- Scientists found a doughnut-like area at the upper boundary of the outer core.
- This less dense area aids in mixing the molten metal, thereby producing the magnetic field.
Researchers have discovered an enormous doughnut-like formation hidden deep within Earth’s interior.
Scientists from the Australian National University utilized seismic waves created by earthquakes to gaze into the Earth's enigmatic liquid center.
By following the trajectory of these waves across the Earth, scientists discovered a layer approximately hundreds of kilometers deep where their speed decreased by two percent compared to usual.
This doughnut-shaped formation circles the Earth’s liquid outer core along an equatorial path, potentially playing a key role in generating our planet's shielding magnetic field.
Professor Hrvoje Tkalčić, who led the research, states: "The magnetic field is an essential component required to maintain life on Earth's surface."
Our planet consists of four primary layers. the exterior crust, the partially molten mantle, a fluid metallic outer core, and a solid metallic inner core.
When the movement of tectonic plates in the crust creates earthquakes, these produce vibrations that spread out through all the other layers of the Earth.

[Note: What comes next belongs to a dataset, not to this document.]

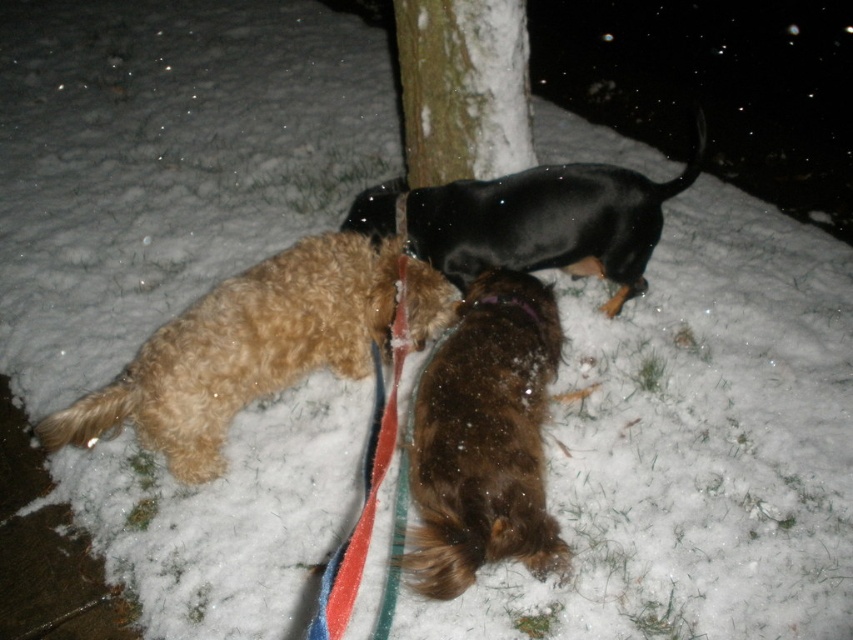 You are standing at the center of the snowy scene and want to find the fuzzy brown dog at lower left. Based on the coordinates provided in the Objects Description, in which cardinal direction should you look to locate it?

The fuzzy brown dog at lower left is located at coordinates point (242, 349). Since the coordinate system typically places the origin at the bottom left corner, a higher x value moves right and a higher y value moves up. Therefore, to locate the fuzzy brown dog at lower left from the center, you should look to the left and slightly downward.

Leveraging the global network of seismic monitoring stations, Researchers can observe how the waves propagate and use this information to forecast the circumstances beneath the water's surface.
Researchers typically focus on the large, strong wavefronts that circulate globally within the initial hour following an earthquake.
Nevertheless, Professor Tkalčić and his co-author Dr Xiaolong Ma managed to identify this pattern by examining the subtle remnants of waves that persisted for several hours following the original shock.
The technique demonstrated that seismic waves propagating close to the poles moved at a quicker pace compared to those nearer to the equator.
When they compared their findings with various models of the Earth’s interior, Professor Tkalčić and Dr. Ma discovered that these observations were most accurately described by the existence of an extensive subterranean ‘ring’ structure, akin to a doughnut shape.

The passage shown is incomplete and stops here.